Another option is to set managed=False
in the model's Meta
, then manually create the table.
class MyTable(models.Model):
foo = models.IntegerField(primary_key=True)
bar = models.IntegerField()
baz = models.IntegerField()
class Meta:
managed = False
db_table = 'myapp_mytable'
def __repr__(self):
return f'<MyTable: MyTable object ({self.foo}, {self.bar}, {self.baz)>'
In a postgres shell:
CREATE TABLE myapp_mytable (
foo INTEGER NOT NULL,
bar INTEGER NOT NULL,
baz INTEGER NOT NULL,
PRIMARY KEY(foo, bar, baz)
);
It appears to behave correctly:
>>> MyTable.objects.create(foo=1, bar=1, baz=1)

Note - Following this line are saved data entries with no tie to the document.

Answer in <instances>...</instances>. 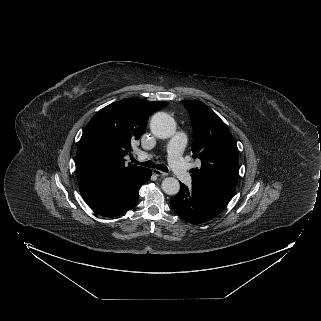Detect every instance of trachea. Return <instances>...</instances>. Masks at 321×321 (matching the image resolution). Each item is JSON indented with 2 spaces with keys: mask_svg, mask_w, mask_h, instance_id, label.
Returning <instances> with one entry per match:
<instances>
[{
  "mask_svg": "<svg viewBox=\"0 0 321 321\" xmlns=\"http://www.w3.org/2000/svg\"><path fill=\"white\" fill-rule=\"evenodd\" d=\"M131 160H132V163L139 164V165H142V166H145V167L156 168V169H158L160 171H163V172H168L169 171L168 168L164 164H155L152 161L138 162L134 158H132Z\"/></svg>",
  "mask_w": 321,
  "mask_h": 321,
  "instance_id": "trachea-1",
  "label": "trachea"
}]
</instances>
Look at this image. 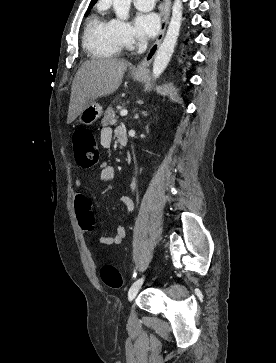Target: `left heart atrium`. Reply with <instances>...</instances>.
<instances>
[{
    "mask_svg": "<svg viewBox=\"0 0 276 363\" xmlns=\"http://www.w3.org/2000/svg\"><path fill=\"white\" fill-rule=\"evenodd\" d=\"M135 25L142 38H152L160 30V17L154 12H139L135 19Z\"/></svg>",
    "mask_w": 276,
    "mask_h": 363,
    "instance_id": "1",
    "label": "left heart atrium"
}]
</instances>
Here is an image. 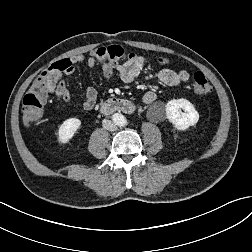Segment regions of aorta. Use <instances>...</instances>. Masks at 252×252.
<instances>
[{
  "mask_svg": "<svg viewBox=\"0 0 252 252\" xmlns=\"http://www.w3.org/2000/svg\"><path fill=\"white\" fill-rule=\"evenodd\" d=\"M113 122L118 126H125L127 123V120L124 115L121 113H115L112 115Z\"/></svg>",
  "mask_w": 252,
  "mask_h": 252,
  "instance_id": "obj_1",
  "label": "aorta"
}]
</instances>
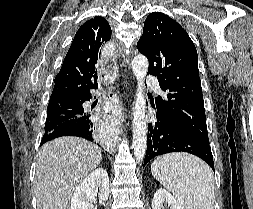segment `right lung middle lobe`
<instances>
[{
	"label": "right lung middle lobe",
	"instance_id": "obj_1",
	"mask_svg": "<svg viewBox=\"0 0 253 209\" xmlns=\"http://www.w3.org/2000/svg\"><path fill=\"white\" fill-rule=\"evenodd\" d=\"M48 115L45 124V129L55 127L69 119L76 118L81 114V111H73L69 107L60 109H47Z\"/></svg>",
	"mask_w": 253,
	"mask_h": 209
}]
</instances>
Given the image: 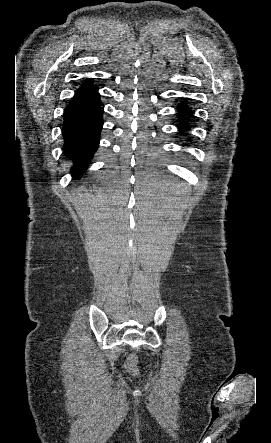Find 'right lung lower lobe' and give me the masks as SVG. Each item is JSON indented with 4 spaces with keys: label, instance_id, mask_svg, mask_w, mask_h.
I'll list each match as a JSON object with an SVG mask.
<instances>
[{
    "label": "right lung lower lobe",
    "instance_id": "98d812e1",
    "mask_svg": "<svg viewBox=\"0 0 271 443\" xmlns=\"http://www.w3.org/2000/svg\"><path fill=\"white\" fill-rule=\"evenodd\" d=\"M91 80L83 83L64 111L65 156L74 163L71 173L80 177L98 148L103 125V108L98 87Z\"/></svg>",
    "mask_w": 271,
    "mask_h": 443
}]
</instances>
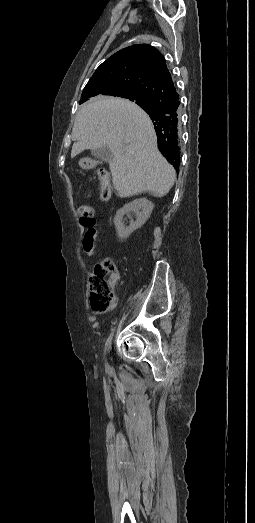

<MyTable: MyTable object (1, 1, 1)>
>>> MyTable.objects.create(foo=1, bar=1, baz=2)
<MyTable: MyTable object (1, 1, 2)>
>>> MyTable.objects.create(foo=1, bar=1, baz=2)
django.db.utils.IntegrityError: duplicate key value violates unique constraint "myapp_mytable_pkey"
DETAIL: Key (foo, bar, baz)=(1, 1, 2) already exists.
Note that this is only tested in Django 3.x, so I'm not sure if it works in older versions.